Husain Ali Khamis
Arrêté au Bahreïn

Husain Ali Khamis est un citoyen bahreïni de 31 ans. Les autorités l’ont arrêté en 2018 sans mandat, l’ont contraint à signer des aveux forcés et l’ont soumis à un procès inéquitable. Il est actuellement incarcéré à la prison de Jau.

Le 23 janvier 2018, des officiers en civil, des agents de la National Security Agency (NSA) et des officiers du Special Security Force Command (SSFC) ont fait irruption chez Husain à l’aube pour l’arrêter et ont saisi son téléphone, ses ordinateurs et son passeport. Après son arrestation, Husain a été victime d’une disparition forcée pendant trois jours, jusqu’au 26 janvier, date à laquelle il a pu passer un bref appel.

Husain a déclaré qu’il était détenu à la Direction des enquêtes criminelles (CID) à Adliya. Les autorités l’ont ensuite transféré dans un bâtiment de la prison de Jau, sous l’autorité du CID, où il a été détenu 42 jours supplémentaires. Tout au long de cet emprisonnement, il eut les yeux bandés et s’est vu refuser l’assistance d’un avocat pendant les interrogatoires, au cours desquels Husain fut finalement contraint à des aveux forcés.

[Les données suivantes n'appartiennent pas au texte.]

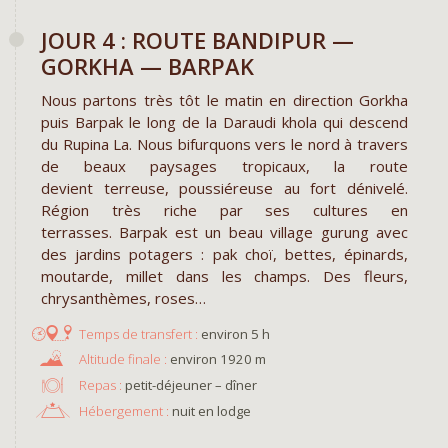
JOUR 4 : ROUTE BANDIPUR —
GORKHA — BARPAK
Nous partons très tôt le matin en direction Gorkha
puis Barpak le long de la Daraudi khola qui descend
du Rupina La. Nous bifurquons vers le nord à travers
de beaux paysages tropicaux, la route
devient terreuse, poussiéreuse au fort dénivelé.
Région très riche par ses cultures en
terrasses. Barpak est un beau village gurung avec
des jardins potagers : pak choï, bettes, épinards,
moutarde, millet dans les champs. Des fleurs,
chrysanthèmes, roses…
environ 5 h
environ 1920 m
Repas :
petit-déjeuner – dîner
Hébergement :
nuit en lodge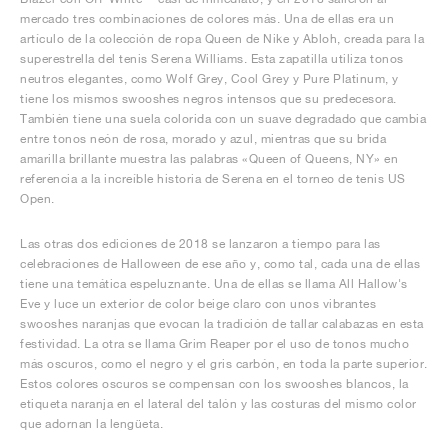
mercado tres combinaciones de colores más. Una de ellas era un
artículo de la colección de ropa Queen de Nike y Abloh, creada para la
superestrella del tenis Serena Williams. Esta zapatilla utiliza tonos
neutros elegantes, como Wolf Grey, Cool Grey y Pure Platinum, y
tiene los mismos swooshes negros intensos que su predecesora.
También tiene una suela colorida con un suave degradado que cambia
entre tonos neón de rosa, morado y azul, mientras que su brida
amarilla brillante muestra las palabras «Queen of Queens, NY» en
referencia a la increíble historia de Serena en el torneo de tenis US
Open.
Las otras dos ediciones de 2018 se lanzaron a tiempo para las
celebraciones de Halloween de ese año y, como tal, cada una de ellas
tiene una temática espeluznante. Una de ellas se llama All Hallow's
Eve y luce un exterior de color beige claro con unos vibrantes
swooshes naranjas que evocan la tradición de tallar calabazas en esta
festividad. La otra se llama Grim Reaper por el uso de tonos mucho
más oscuros, como el negro y el gris carbón, en toda la parte superior.
Estos colores oscuros se compensan con los swooshes blancos, la
etiqueta naranja en el lateral del talón y las costuras del mismo color
que adornan la lengüeta.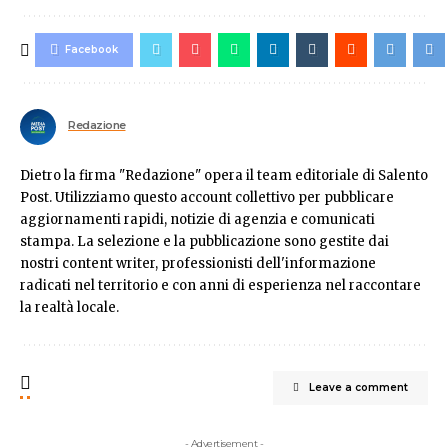
Facebook
Redazione
Dietro la firma "Redazione" opera il team editoriale di Salento
Post. Utilizziamo questo account collettivo per pubblicare
aggiornamenti rapidi, notizie di agenzia e comunicati
stampa. La selezione e la pubblicazione sono gestite dai
nostri content writer, professionisti dell'informazione
radicati nel territorio e con anni di esperienza nel raccontare
la realtà locale.
Leave a comment
- Advertisement -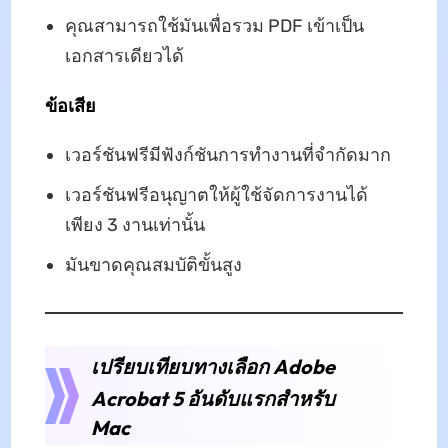
คุณสามารถใช้มันเพื่อรวม PDF เข้าเป็น
เอกสารเดียวได้
ข้อเสีย
เวอร์ชันฟรีมีฟังก์ชันการทำงานที่จำกัดมาก
เวอร์ชันฟรีอนุญาตให้ผู้ใช้จัดการงานได้
เพียง 3 งานเท่านั้น
มันขาดคุณสมบัติขั้นสูง
เปรียบเทียบทางเลือก Adobe
Acrobat 5 อันดับแรกสำหรับ
Mac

Suite à ces interrogatoires à la prison de Jau, les autorités ont transféré Husain au Dry Dock Detention Center le 4 mars 2018 où il fut maintenu en détention six mois jusqu’à ce qu’il soit présenté devant le Bureau du Procureur général (OPP), puis encore quatre mois jusqu’à ce qu’il comparaisse devant un tribunal.

Les autorités ont accusé Husain de faire partie d’un groupe terroriste. Le tribunal a autorisé l’accusation d’utiliser les aveux forcés comme éléments de preuve, mais n’a pas permis qu’Husain puisse contester les preuves présentées contre lui ni qu’il puisse présenter des preuves pour sa propre défense.

Le 16 avril 2019, le tribunal a condamnée Husain lors d’un procès de masse, qui a ensuite été dénoncé par la Haut-Commissaire des Nations Unies aux droits de l’homme comme « non conforme aux normes internationales d’équité des procès », à dix ans de prison, à payer une amende de 100 000 dinars et lui a retiré sa citoyenneté.

Les autorités ont transféré ensuite Husain à la prison de Jau, où il demeure aujourd’hui.

Le 20 avril 2019, il était l’un des 551 Bahreïnis renationalisés, mais sa peine a été confirmée en appel le 12 mai 2019.

Les traitements subis par Husain violent le droit international, notamment le Pacte international relatif aux droits civils et politiques, auquel Bahreïn a adhéré. En outre, le Bahreïn a enfreint les principes du droit international énoncés dans la Déclaration universelle des droits de l’homme. En arrêtant et détenant arbitrairement Husain, le Bahreïn a violé son droit de ne pas être détenu arbitrairement en vertu du PIDCP et de la DUDH. De plus, en lui refusant un conseil juridique adéquat, le Bahreïn a violé le droit de Husain à un procès équitable, tel que consacré par le PIDCP et la DUDH.